I'm not quite seeing the real benefit of this. Is the idea that warps will now be able to do work-stealing and continuation-stealing when running heterogenous parallel workloads? But that requires keeping the async function's state in GPU-wide shared memory, which is generally a scarce resource.

	▲	jmalicki a few seconds ago \| parent \| next [-]
		A ton of GPU workloads require leaving large amounts of RAM resident on the GPU and running computation with some new data from the CPU.
	▲	LegNeato an hour ago \| parent \| prev [-]
		Yes, that's the idea. GPU-wide memory is not quite as scarce on datacenter cards or systems with unified memory. One could also have local executors with local futures that are `!Send` and place in a faster address space.

▲

the__alchemist 3 minutes ago | parent | prev | next [-]

Et tu, GPU?

I am, bluntly, sick of Async taking over rust ecosystems. Embedded and web/HTTP have already fallen. I'm optimistic this won't take hold in GPU; well see. Async splits the ecosystem. I see it as the biggest threat to Rust staying a useful tool.

I do a lot of rust on the GPU for all of the following: 3d graphics, cuFFT via FFI, custom kernels via Cudarc, and ML via Burn and Candle. Thankfully these are all Async-free.

▲

Arch485 35 minutes ago | parent | prev | next [-]

Very cool!

Is the goal with this project (generally, not specifically async) to have an equivalent to e.g. CUDA, but in Rust? Or is there another intended use-case that I'm missing?

▲

shayonj 2 hours ago | parent | prev | next [-]

Very cool to see this and something I have been curious about myself and exploring the space as well. I'd be curious what are some parallels and differentiations between this and NVIDIA's stdexec (outside of it being in Rust and using Future, which is also cooL)

▲

textlapse an hour ago | parent | prev | next [-]
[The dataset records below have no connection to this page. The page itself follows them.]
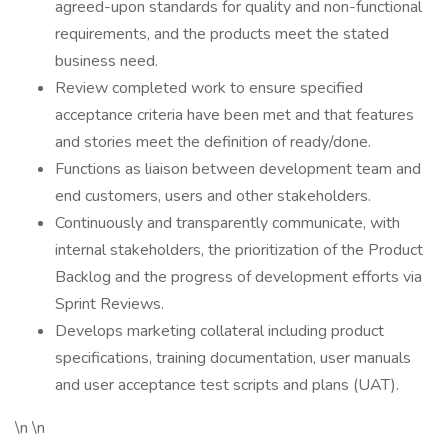
agreed-upon standards for quality and non-functional
requirements, and the products meet the stated
business need.
Review completed work to ensure specified
acceptance criteria have been met and that features
and stories meet the definition of ready/done.
Functions as liaison between development team and
end customers, users and other stakeholders.
Continuously and transparently communicate, with
internal stakeholders, the prioritization of the Product
Backlog and the progress of development efforts via
Sprint Reviews.
Develops marketing collateral including product
specifications, training documentation, user manuals
and user acceptance test scripts and plans (UAT).
\n \n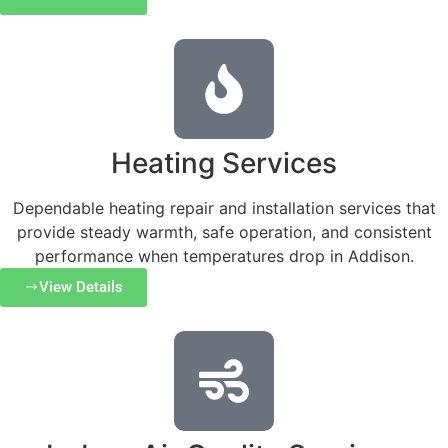
Heating Services
Dependable heating repair and installation services that
provide steady warmth, safe operation, and consistent
performance when temperatures drop in Addison.
View Details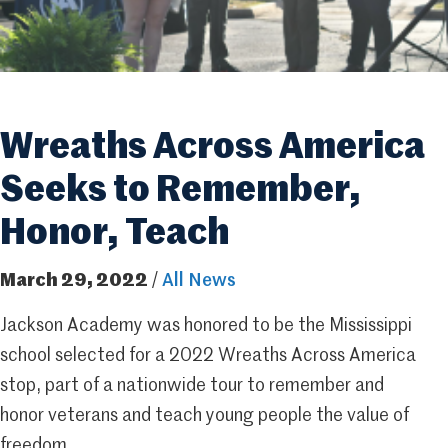
Wreaths Across America
Seeks to Remember,
Honor, Teach
March 29, 2022
/
All News
Jackson Academy was honored to be the Mississippi
school selected for a 2022 Wreaths Across America
stop, part of a nationwide tour to remember and
honor veterans and teach young people the value of
freedom.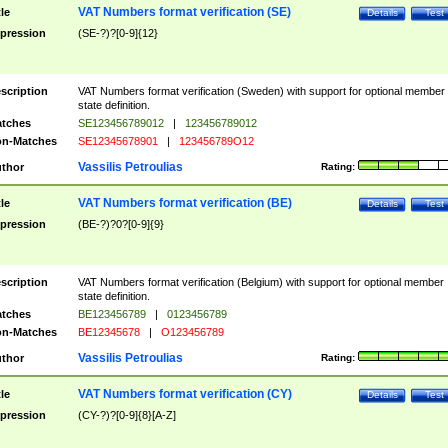
VAT Numbers format verification (SE)
tle
Details
Test
pression
(SE-?)?[0-9]{12}
scription
VAT Numbers format verification (Sweden) with support for optional member
state definition.
tches
SE123456789012
|
123456789012
n-Matches
SE12345678901
|
123456789O12
Vassilis Petroulias
thor
Rating:
VAT Numbers format verification (BE)
tle
Details
Test
pression
(BE-?)?0?[0-9]{9}
scription
VAT Numbers format verification (Belgium) with support for optional member
state definition.
tches
BE123456789
|
0123456789
n-Matches
BE12345678
|
O123456789
Vassilis Petroulias
thor
Rating:
VAT Numbers format verification (CY)
tle
Details
Test
pression
(CY-?)?[0-9]{8}[A-Z]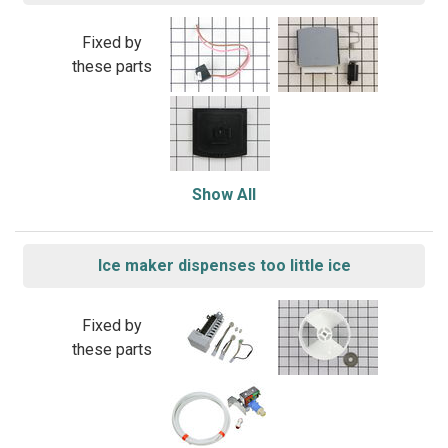
Fixed by
these parts
Show All
Ice maker dispenses too little ice
Fixed by
these parts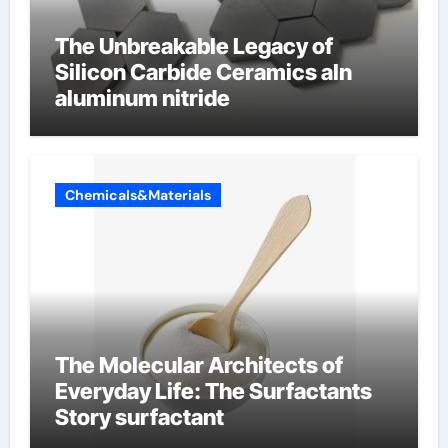
The Unbreakable Legacy of
Silicon Carbide Ceramics aln
aluminum nitride
Chemicals&Materials
The Molecular Architects of
Everyday Life: The Surfactants
Story surfactant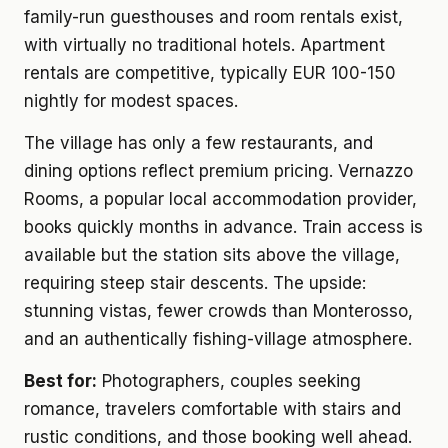
family-run guesthouses and room rentals exist,
with virtually no traditional hotels. Apartment
rentals are competitive, typically EUR 100-150
nightly for modest spaces.
The village has only a few restaurants, and
dining options reflect premium pricing. Vernazzo
Rooms, a popular local accommodation provider,
books quickly months in advance. Train access is
available but the station sits above the village,
requiring steep stair descents. The upside:
stunning vistas, fewer crowds than Monterosso,
and an authentically fishing-village atmosphere.
Best for:
Photographers, couples seeking
romance, travelers comfortable with stairs and
rustic conditions, and those booking well ahead.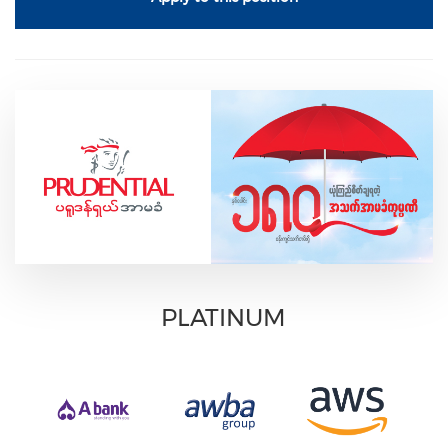
PLATINUM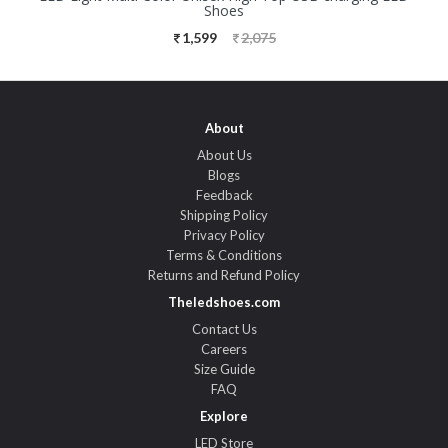
Shoes
1,599
2,075
About
About Us
Blogs
Feedback
Shipping Policy
Privacy Policy
Terms & Conditions
Returns and Refund Policy
Theledshoes.com
Contact Us
Careers
Size Guide
FAQ
Explore
LED Store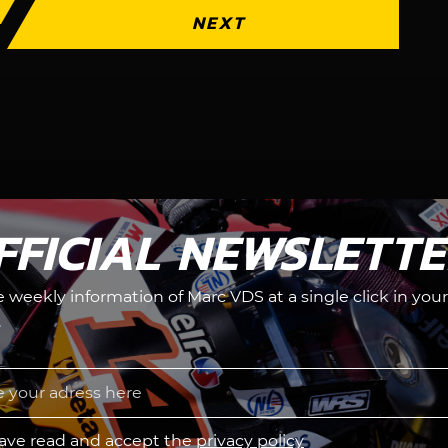
NEXT
FFICIAL NEWSLETT
he weekly information of Marc VDS at a single click in your
.
have read and accept the
privacy policy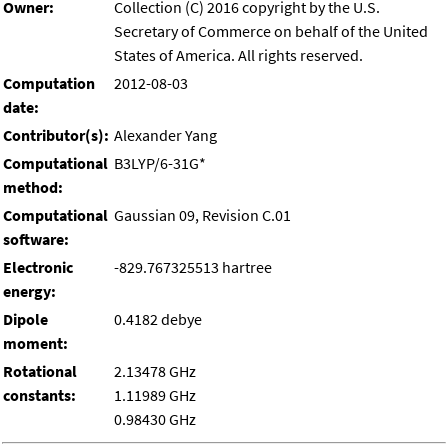
Owner:
Collection (C) 2016 copyright by the U.S.
Secretary of Commerce on behalf of the United
States of America. All rights reserved.
Computation
2012-08-03
date:
Contributor(s):
Alexander Yang
Computational
B3LYP/6-31G*
method:
Computational
Gaussian 09, Revision C.01
software:
Electronic
-829.767325513 hartree
energy:
Dipole
0.4182 debye
moment:
Rotational
2.13478 GHz
constants:
1.11989 GHz
0.98430 GHz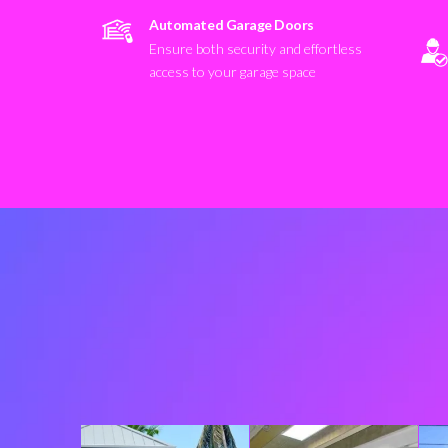
Automated Garage Doors
Ensure both security and effortless
access to your garage space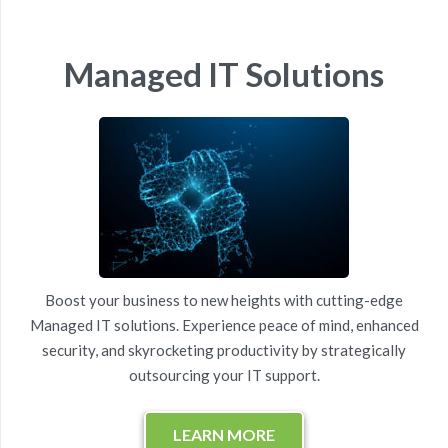
Managed IT Solutions
Boost your business to new heights with cutting-edge
Managed IT solutions. Experience peace of mind, enhanced
security, and skyrocketing productivity by strategically
outsourcing your IT support.
LEARN MORE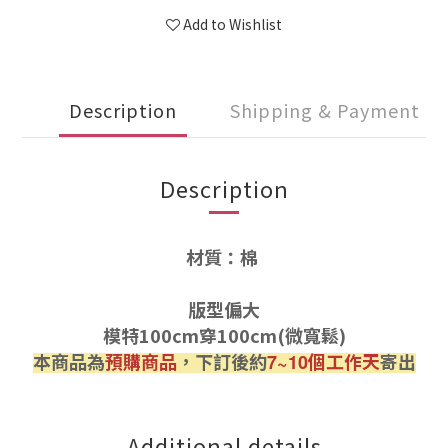
Add to Wishlist
Description
Shipping & Payment
Description
材質：棉
版型偏大
模特100cm穿100cm(微寬鬆)
本商品為
預購商品
，下訂後約
個工作天
寄出
7~10
Additional details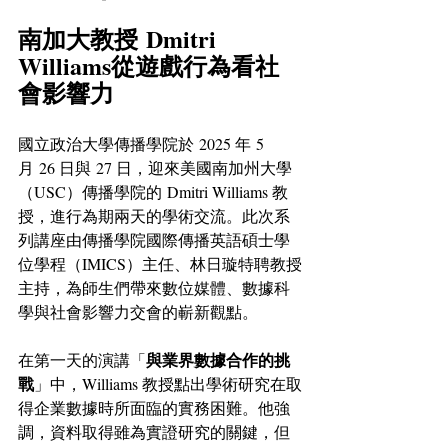
南加大教授 Dmitri 
Williams從遊戲行為看社
會影響力
國立政治大學傳播學院於 2025 年 5 
月 26 日與 27 日，迎來美國南加州大學
（USC）傳播學院的 Dmitri Williams 教
授，進行為期兩天的學術交流。此次系
列講座由傳播學院國際傳播英語碩士學
位學程（IMICS）主任、林日璇特聘教授
主持，為師生們帶來數位媒體、數據科
學與社會影響力交會的嶄新觀點。
與業界數據合作的挑
在第一天的演講「
戰
」中，Williams 教授點出學術研究在取
得企業數據時所面臨的實務困難。他強
調，資料取得雖為實證研究的關鍵，但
What's the performance like? What would the benefits be of converting a streaming multiprocessor programming model to this?

▲

LegNeato an hour ago | parent [-]

We aren't focused on performance yet (it is often workload and executor dependent, and as the post says we currently do some inefficient polling) but Rust futures compile down to state machines so they are a zero-cost abstraction.

The anticipated benefits are similar to the benefits of async/await on CPU: better ergonomics for the developer writing concurrent code, better utilization of shared/limited resources, fewer concurrency bugs.

	▲	textlapse 19 minutes ago \| parent [-]
		warp is expensive - essentially it's running a 'don't run code' to maintain SIMT. GPUs are still not practically-Turing-complete in the sense that there are strict restrictions on loops/goto/IO/waiting (there are a bunch of band-aids to make it pretend it's not a functional programming model). So I am not sure retrofitting a Ferrari to cosplay an Amazon delivery van is useful other than for tech showcase? Good tech showcase though :)

▲

firefly2000 an hour ago | parent | prev [-]

Is this Nvidia-only or does it work on other architectures?

▲

LegNeato an hour ago | parent [-]

Currently NVIDIA-only, we're cooking up some Vulkan stuff in rust-gpu though.

	▲	monster_truck 41 minutes ago \| parent \| next [-]
		I don't have anything to offer but my encouragement, but there are _dozens_ of ROCm enjoyers out there. In years prior I wouldn't have even bothered, but it's 2026 and AMD's drivers actually come with a recent version of torch that 'just works' on windows. Anything is possible :)
	▲	firefly2000 14 minutes ago \| parent \| prev [-]
		Does the lack of forward progress guarantees (ITS) on other architectures pose challenges for async/await?